> [PROBLEM TO WORK ON] Return only this: the line with "promossa dalla Fondazione Marino Golinelli in" and all the lines that follow it below, through the final one, exactly as they are.

> [INPUT DATA]
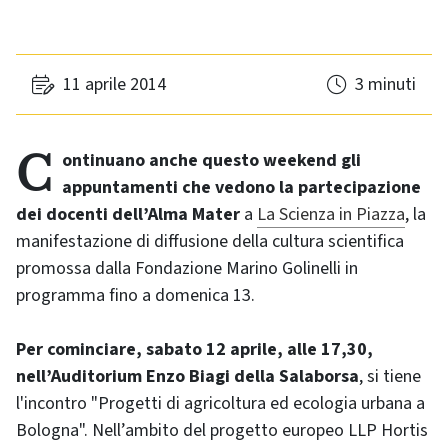
11 aprile 2014
3 minuti
Continuano anche questo weekend gli
appuntamenti che vedono la partecipazione
dei docenti dell’Alma Mater
a
La Scienza in Piazza
, la
manifestazione di diffusione della cultura scientifica
promossa dalla Fondazione Marino Golinelli in
programma fino a domenica 13.
Per cominciare, sabato 12 aprile, alle 17,30,
nell’Auditorium Enzo Biagi della Salaborsa
, si tiene
l'incontro "Progetti di agricoltura ed ecologia urbana a
Bologna". Nell’ambito del progetto europeo LLP Hortis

> [RESULT OF THIS EXERCISE]
promossa dalla Fondazione Marino Golinelli in
programma fino a domenica 13.
Per cominciare, sabato 12 aprile, alle 17,30,
nell’Auditorium Enzo Biagi della Salaborsa
, si tiene
l'incontro "Progetti di agricoltura ed ecologia urbana a
Bologna". Nell’ambito del progetto europeo LLP Hortis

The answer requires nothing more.